Значит, мы должны поверить в то, что колдун вмешался в твои воспоминания, как и в случае с Дэниэлом? Ты, так и не смирившийся пред твоим создателем, считаешь, что только что созданный вампир, прошу прощения, колдун способен держать тебя в плену?
Бернард добавил:
– И почему он не наделил тебя воспоминаниями о других людях, погибших в отеле? Если бы он хотел возложить вину на тебя, то, конечно, мог бы приписать тебе и эти убийства.
Стефан наклонил голову и задумчиво ответил:
– Не знаю, почему он не внушил мне воспоминания о других убитых. Может, я для этого должен был присутствовать при их смерти. У нас есть другие доказательства его способности вторгаться в память вампира. Я бы хотел, чтобы заговорил Дэниэл.
Глаза Марсилии превратились в узкие щелки, но она кивнула.
Стефан осторожно снял руки с подлокотников кресла. Медные шипы почернели от его крови.
Андре прошел вперед и опустил слишком худое тело Дэниэла в кресло на место Стефана.
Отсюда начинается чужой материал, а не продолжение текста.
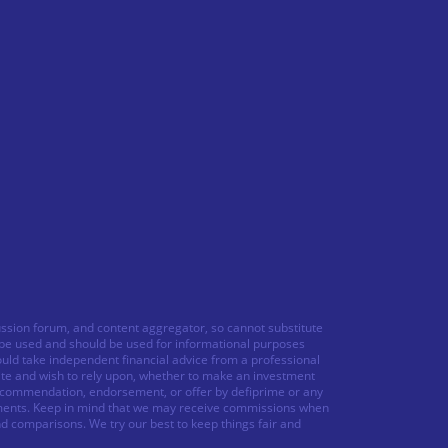
ussion forum, and content aggregator, so cannot substitute
o be used and should be used for informational purposes
ould take independent financial advice from a professional
ite and wish to rely upon, whether to make an investment
 recommendation, endorsement, or offer by defiprime or any
struments. Keep in mind that we may receive commissions when
nd comparisons. We try our best to keep things fair and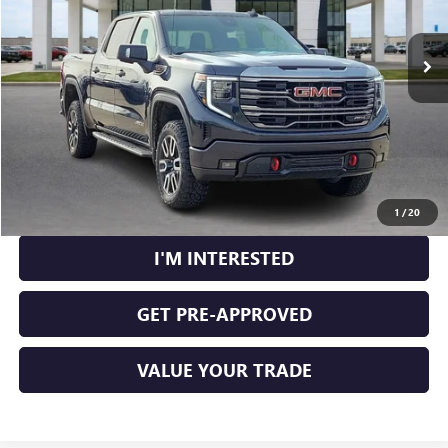
25,506 mi
Ext.
Int.
CLICK TO CALL
CALCULATE YOUR PAYMENT
1
/
20
I'M INTERESTED
GET PRE-APPROVED
VALUE YOUR TRADE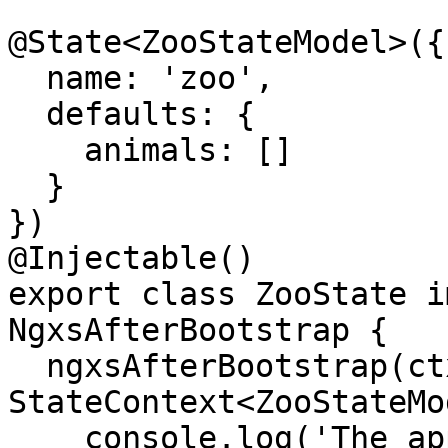
@State<ZooStateModel>({

  name: 'zoo',

  defaults: {

    animals: []

  }

})

@Injectable()

export class ZooState i
NgxsAfterBootstrap {

  ngxsAfterBootstrap(ctx: 
StateContext<ZooStateMo
    console.log('The application has been fully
Дэниэл свернулся тугим клубком, убрав руки подальше от подлокотников и выставив плечо, когда Стефан попытался коснуться его.
– Андре? – спросил Стефан.
Андре бросил на него неприязненный взгляд, но повернулся к Дэниэлу.
– Дэниэл, ты должен сесть как подобает в Кресле Вопрошения.
Молодой вампир заплакал. Движениями артритного старика он выпрямился в кресле. И дважды пытался поднять руки, пока сам Андре не взял их и не насадил на шипы. Дэниэл задрожал.
– Он слишком слаб для этого, – сказал Андре Стефану.
– Ты его создатель, – холодно молвила Марсилия. – Прими меры.
Андре поджал губы, но поднес запястье ко рту Дэниэла.
– Ешь, – велел он.
Дэниэл медленно отвернулся.
– Дэниэл, ешь.
Я никогда не видела, как кусает вампир. Стремительное движение головы Дэниэла заставило меня прижать руку к бинтам, скрывавшим следы укуса Литтлтона у меня на шее. Андре поморщился, но руку не отнял.
Дэниэл ел долго. Все это время вампиры не шевелились, только Марсилия ярко накрашенными ногтями нетерпеливо постукивала по ручкам своего кресла. Никто не ерзал, не возил ногами. Я сделала шаг к Уоррену, и он положил руку мне на плечо. Я взглянула на Стефана, обычно подвижного, как щенок, но и он был захвачен общими чарами.
– Хватит.
Андре начал отнимать руку, но зубы Дэниэла оставались в его запястье. Дэниэл оторвал обе руки от подлокотников – я видела, как рвалась при этом его кожа, – но продолжал удерживать руку Андре.
– Дэниэл, довольно.
Вампир заскулил, но отвел лицо. Он по‑прежнему удерживал Андре руками. Глядя на кровь, идущую из укуса в запястье, он дрожал, и его глаза блестели, как бриллианты. Андре убрал руку, схватил Дэниэла за руки и снова насадил их на шипы.
– Сиди так, – прошипел он.
Дэниэл тяжело дышал, его грудь поднималась и опускалась неровными толчками.
– Задавай свои вопросы, Стефан, – сказала Марсилия. – Меня утомило это представление.
– Дэниэл, – сказал Стефан, – я хочу, чтобы ты вспомнил ту ночь, когда, как ты считаешь, убил тех людей.
Голос Стефана звучал мягко, но глаза Дэниэла опять наполнились слезами. А мне говорили, что вампиры не умеют плакать.
– Не хочу, – сказал он.
– Правда, – подтвердил Вольфи.
– Понимаю, – кивнул Стефан. – И все равно расскажи, что последнее ты помнишь перед приступом жажды крови.
– Нет, – сказал парень.
– Хочешь, чтобы вопросы задавал Андре?
– Парковка отеля.
Дэниэл говорил хрипло, словно после долгого молчания.
– Парковка отеля в Паско, где остановился Кори Литтлтон, вампир, с которым ты должен был встретиться?